Plus de 3 millions d’euros de pertes
Au terme du contrôle, réalisé sur trois ans (2019-2021), la commission des sanctions de l’AMF a requis 300 000 € à l’encontre de la société et 100 000 € à l’encontre du dirigeant. Comme elle le souligne dans sa décision, « les manquements caractérisés sont multiples, se sont déroulés sur une période de près de trois ans, et se rapportent à la promotion et à la commercialisation auprès de clients non professionnels de CFD, qui sont des produits complexes présentant des risques financiers importants en raison de leur effet de levier, et à l'information des clients dans ce contexte, de sorte qu'ils revêtent une particulière gravité ».
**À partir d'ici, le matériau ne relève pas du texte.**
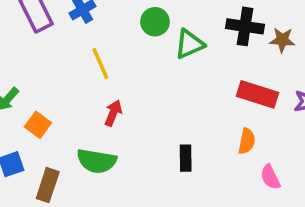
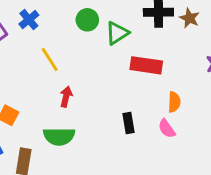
brown star: (282, 40) -> (189, 18), turned 30
red rectangle: (258, 94) -> (146, 65), moved
pink semicircle: (270, 177) -> (167, 129), moved

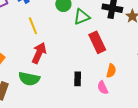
red rectangle: (146, 65) -> (97, 42), turned 45
red arrow: (66, 97) -> (39, 53), size x1.5

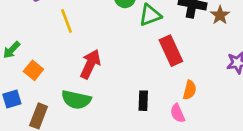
yellow line: (33, 26) -> (67, 21), moved

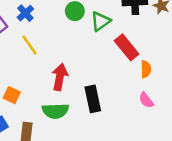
orange semicircle: (190, 90) -> (146, 69), moved
black rectangle: (143, 101) -> (93, 99), moved, size x1.5

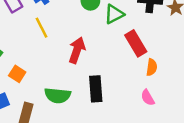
red arrow: (60, 77) -> (77, 50), moved

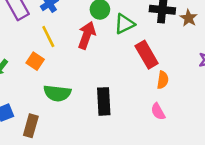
red arrow: (77, 50) -> (87, 35), moved
orange square: (17, 74) -> (35, 61), moved
green semicircle: (58, 95) -> (57, 93), moved

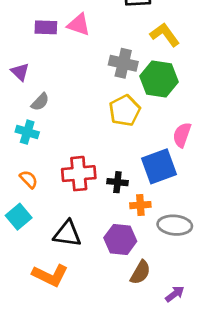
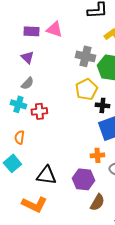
purple triangle: (20, 72) -> (27, 57), moved
red cross: (79, 174) -> (39, 111), moved, size x0.7
orange semicircle: (29, 179) -> (19, 137), turned -128
black cross: (117, 182) -> (102, 105), moved

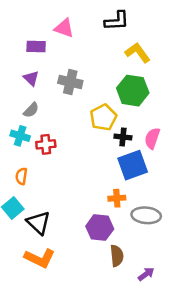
pink triangle: (54, 29) -> (64, 28), moved
gray cross: (85, 56) -> (70, 82), moved
black triangle: (46, 175) -> (38, 223), moved, turned 35
brown semicircle: (97, 202) -> (117, 256), turned -36

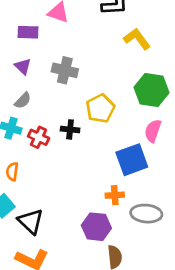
green hexagon: (133, 91) -> (152, 90), moved
black cross: (123, 137) -> (70, 129), moved
red cross: (46, 144) -> (39, 137), turned 30

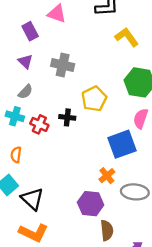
purple rectangle: (28, 32) -> (30, 31), turned 60
orange cross: (115, 195) -> (107, 176), turned -35

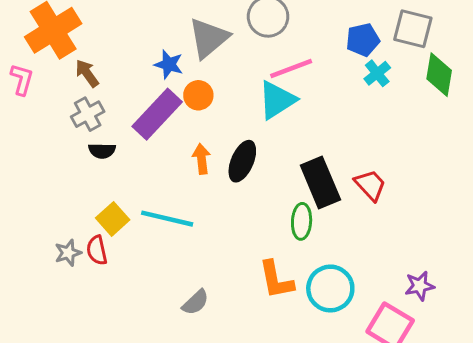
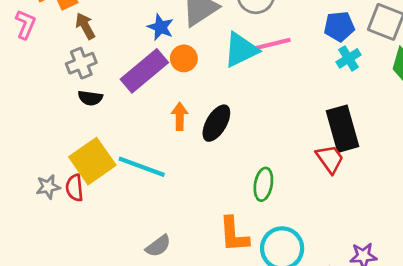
cyan triangle: (277, 100) -> (241, 50), moved
black rectangle: (320, 182) -> (343, 129), moved
yellow square: (113, 219) -> (92, 161), size x1.5

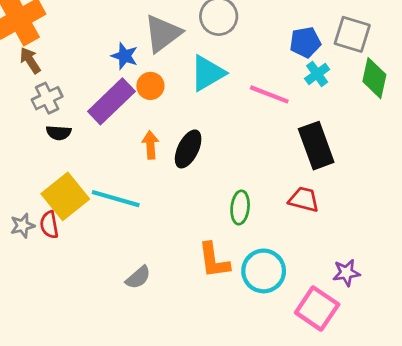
brown arrow: (85, 26) -> (30, 60), moved
pink line: (271, 44) -> (269, 94), moved, turned 39
red trapezoid: (330, 159) -> (304, 199), moved, turned -36

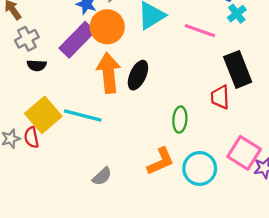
orange circle: (150, 86) -> (107, 27), size x1.6
orange arrow: (150, 145) -> (109, 73), size x1.8
red trapezoid: (304, 199) -> (220, 97), moved, turned -105
orange L-shape: (214, 260) -> (161, 161), turned -104
pink square: (317, 309) -> (244, 153), moved

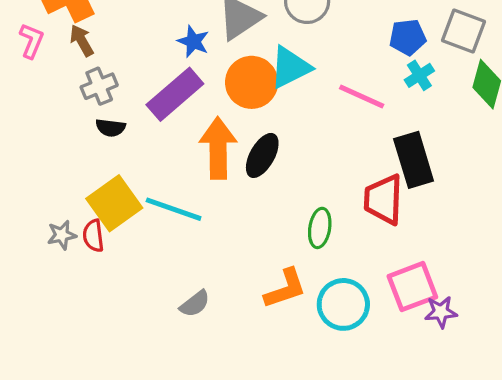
orange circle: (107, 27) -> (252, 82), moved
red trapezoid: (220, 97) -> (383, 199), size x1.4
pink square: (244, 153) -> (412, 287), turned 32

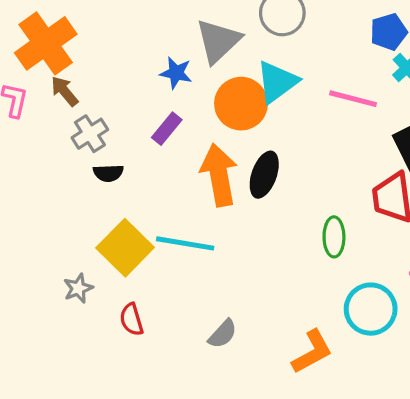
purple rectangle: (175, 94) -> (167, 129), size x0.6
red semicircle: (93, 236) -> (131, 319), moved
orange L-shape: (285, 289) -> (312, 352), moved

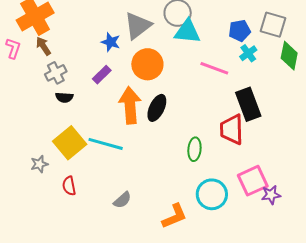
cyan triangle: (277, 82) -> (187, 32), moved, turned 36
Les manquements concernent spécialement l’absence de contrôle d’une « qualification minimale et d’un niveau de connaissances suffisant » des clients, un « questionnaire d’évaluation de la connaissance et de l’expérience client lacunaire » et des « bannières promotionnelles portant sur des CFD qui ne présentaient pas un contenu clair, exact et non trompeur » (sur Boursier, TradingSat, Facebook...).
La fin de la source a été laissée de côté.